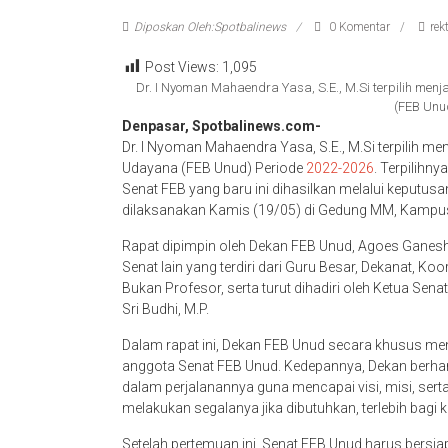
Diposkan Oleh:Spotbalinews
0 Komentar
rek
Post Views:
1,095
Dr. I Nyoman Mahaendra Yasa, S.E., M.Si terpilih men
(FEB Unu
Denpasar, Spotbalinews.com-
Dr. I Nyoman Mahaendra Yasa, S.E., M.Si terpilih me
Udayana (FEB Unud) Periode
2022-2026
. Terpilihn
Senat FEB yang baru ini dihasilkan melalui keputu
dilaksanakan Kamis (19/05) di Gedung MM, Kampu
Rapat dipimpin oleh Dekan FEB Unud, Agoes Ganesha 
Senat lain yang terdiri dari Guru Besar, Dekanat, K
Bukan Profesor, serta turut dihadiri oleh Ketua Sen
Sri Budhi, M.P.
Dalam rapat ini, Dekan FEB Unud secara khusus me
anggota Senat FEB Unud. Kedepannya, Dekan berha
dalam perjalanannya guna mencapai visi, misi, sert
melakukan segalanya jika dibutuhkan, terlebih bagi 
Setelah pertemuan ini, Senat FEB Unud harus bersia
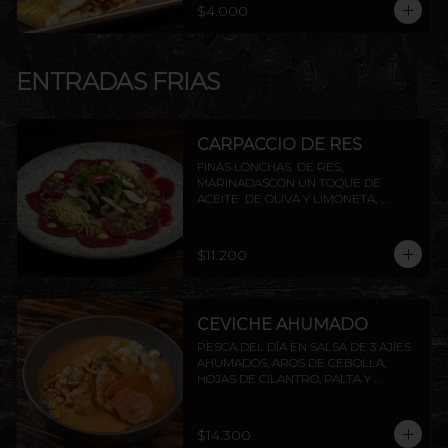
$4.000
ENTRADAS FRIAS
CARPACCIO DE RES
FINAS LONCHAS  DE RES, 
MARINADASCON UN TOQUE DE 
ACEITE  DE OLIVA Y LIMONETA, 
ACOMPAÑADO DE CHAMPIÑON, 
ALCAPARRAS Y QUESO PARMESANO, 
TERMINADO CON TOQUES DE 
$11.200
PIMIENTA
CEVICHE AHUMADO
PESCA DEL DÍA EN SALSA DE 3 AJÍES 
AHUMADOS, AROS DE CEBOLLA, 
HOJAS DE CILANTRO, PALTA Y 
CAMOTE FRITO.
$14.300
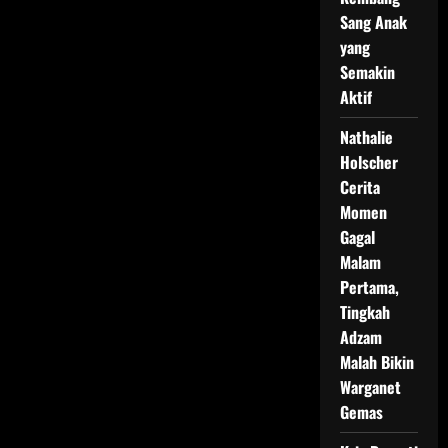
Sang Anak
yang
Semakin
Aktif
Nathalie
Holscher
Cerita
Momen
Gagal
Malam
Pertama,
Tingkah
Adzam
Malah Bikin
Warganet
Gemas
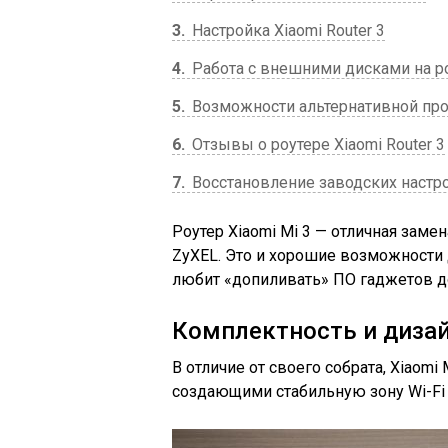
3
Настройка Xiaomi Router 3
4
Работа с внешними дисками на ро
5
Возможности альтернативной пр
6
Отзывы о роутере Xiaomi Router 3
7
Восстановление заводских настро
Роутер Xiaomi Mi 3 — отличная заме
ZyXEL. Это и хорошие возможности д
любит «допиливать» ПО гаджетов до
Комплектность и дизайн
В отличие от своего собрата, Xiaomi
создающими стабильную зону Wi-Fi 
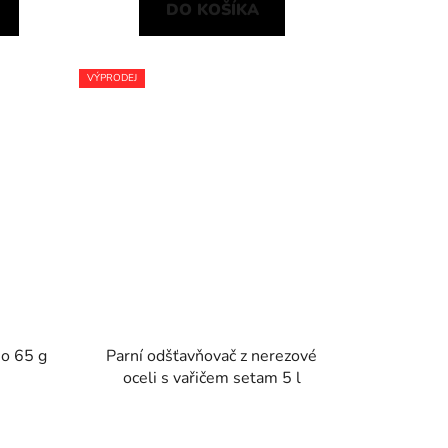
DO KOŠÍKA
VÝPRODEJ
io 65 g
Parní odšťavňovač z nerezové
oceli s vařičem setam 5 l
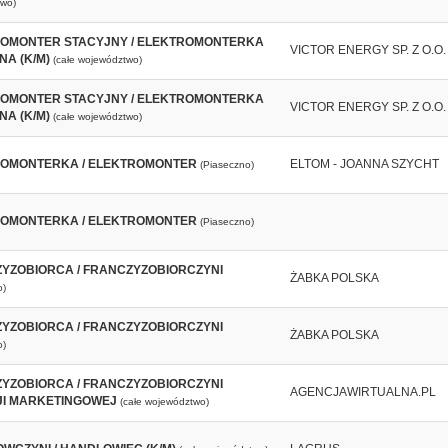
wo)
OMONTER STACYJNY / ELEKTROMONTERKA
VICTOR ENERGY SP. Z O.O.
NA (K/M)
(całe województwo)
OMONTER STACYJNY / ELEKTROMONTERKA
VICTOR ENERGY SP. Z O.O.
NA (K/M)
(całe województwo)
OMONTERKA / ELEKTROMONTER
ELTOM - JOANNA SZYCHT
(Piaseczno)
OMONTERKA / ELEKTROMONTER
(Piaseczno)
YZOBIORCA / FRANCZYZOBIORCZYNI
ŻABKA POLSKA
o)
YZOBIORCA / FRANCZYZOBIORCZYNI
ŻABKA POLSKA
o)
YZOBIORCA / FRANCZYZOBIORCZYNI
AGENCJAWIRTUALNA.PL
I MARKETINGOWEJ
(całe województwo)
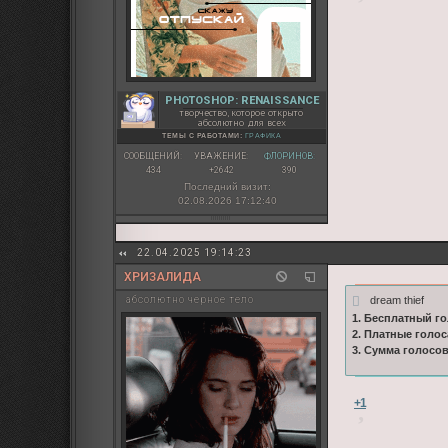
PHOTOSHOP: RENAISSANCE
творчество, которое открыто
абсолютно для всех
ТЕМЫ С РАБОТАМИ:
ГРАФИКА
СООБЩЕНИЙ:
УВАЖЕНИЕ:
ФЛОРИНОВ:
434
+2642
390
Последний визит:
02.08.2026 17:12:40
22.04.2025 19:14:23
ХРИЗАЛИДА
dream thief
абсолютно черное тело
1. Бесплатный го
2. Платные голос
3. Сумма голосо
+1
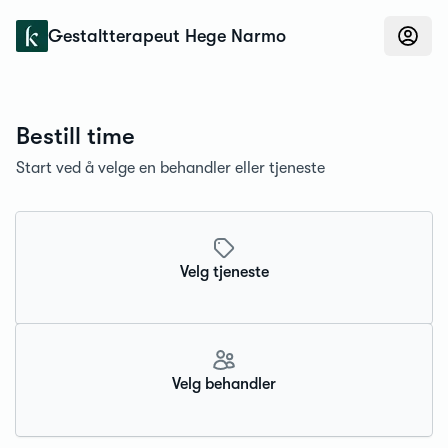
Konfidens
Gestaltterapeut Hege Narmo
Bestill time
Start ved å velge en behandler eller tjeneste
Velg tjeneste
Velg behandler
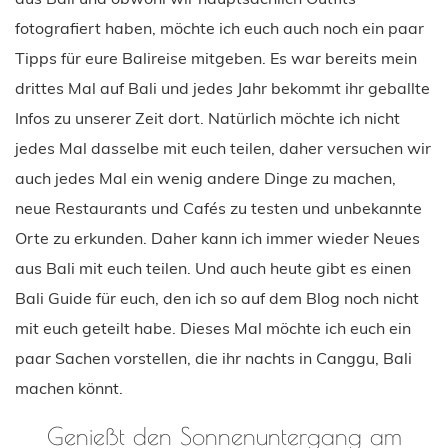
fotografiert haben, möchte ich euch auch noch ein paar
Tipps für eure Balireise mitgeben. Es war bereits mein
drittes Mal auf Bali und jedes Jahr bekommt ihr geballte
Infos zu unserer Zeit dort. Natürlich möchte ich nicht
jedes Mal dasselbe mit euch teilen, daher versuchen wir
auch jedes Mal ein wenig andere Dinge zu machen,
neue Restaurants und Cafés zu testen und unbekannte
Orte zu erkunden. Daher kann ich immer wieder Neues
aus Bali mit euch teilen. Und auch heute gibt es einen
Bali Guide für euch, den ich so auf dem Blog noch nicht
mit euch geteilt habe. Dieses Mal möchte ich euch ein
paar Sachen vorstellen, die ihr nachts in Canggu, Bali
machen könnt.
Genießt den Sonnenuntergang am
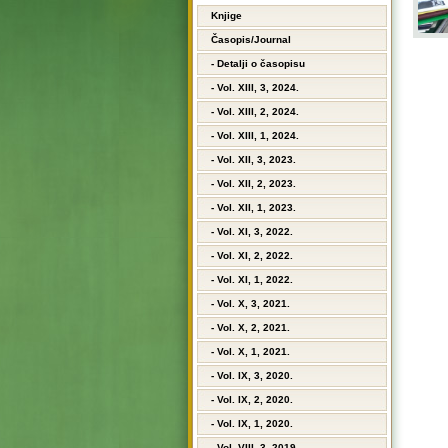
Knjige
Časopis/Journal
- Detalji o časopisu
- Vol. XIII, 3, 2024.
- Vol. XIII, 2, 2024.
- Vol. XIII, 1, 2024.
- Vol. XII, 3, 2023.
- Vol. XII, 2, 2023.
- Vol. XII, 1, 2023.
- Vol. XI, 3, 2022.
- Vol. XI, 2, 2022.
- Vol. XI, 1, 2022.
- Vol. X, 3, 2021.
- Vol. X, 2, 2021.
- Vol. X, 1, 2021.
- Vol. IX, 3, 2020.
- Vol. IX, 2, 2020.
- Vol. IX, 1, 2020.
- Vol. VIII, 3, 2019.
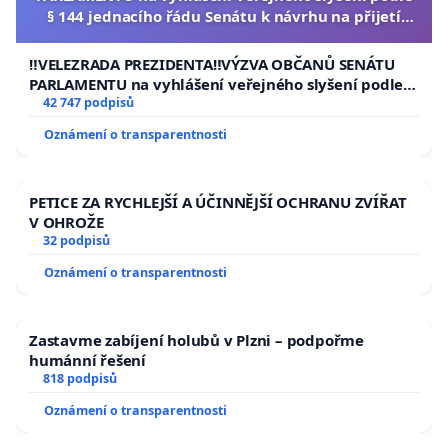
§ 144 jednacího řádu Senátu k návrhu na přijetí
usnesení k podání ústavní žaloby na prezidenta
republiky
‼️VELEZRADA PREZIDENTA‼️VÝZVA OBČANŮ SENÁTU
PARLAMENTU na vyhlášení veřejného slyšení podle §
144 jednacího řádu Senátu k návrhu na přijetí
42 747 podpisů
usnesení k podání ústavní žaloby na prezidenta
Oznámení o transparentnosti
republiky
PETICE ZA RYCHLEJŠÍ A ÚČINNĚJŠÍ OCHRANU ZVÍŘAT
V OHROŽE
32 podpisů
Oznámení o transparentnosti
Zastavme zabíjení holubů v Plzni – podpořme
humánní řešení
818 podpisů
Oznámení o transparentnosti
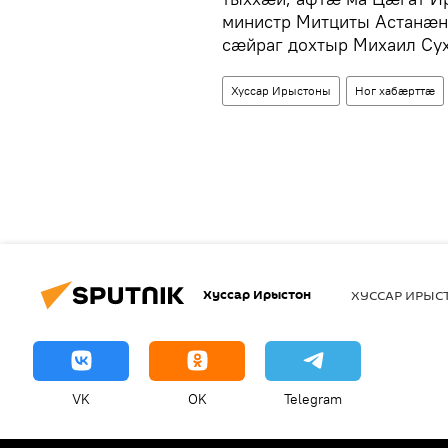
министр Митциты Астанæ
сæйраг дохтыр Михаил Су
Хуссар Ирыстоны
Ног хабӕрттӕ
Хуссар Ирыстон
ХУССАР ИРЫ
VK
OK
Telegram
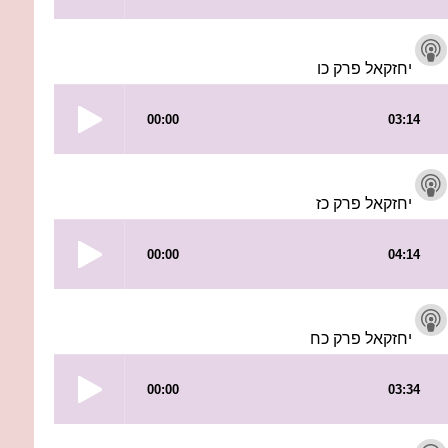
יחזקאל פרק כו
יחזקאל פרק כז
יחזקאל פרק כח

☆ ☆ ☆ ☆

▶ **REQUIRED WORK**:
Filter the lines above so that only those with the string "řádu" remain, then copy them.

▶ **WRITTEN REPLY**:
§ 144 jednacího řádu Senátu k návrhu na přijetí
144 jednacího řádu Senátu k návrhu na přijetí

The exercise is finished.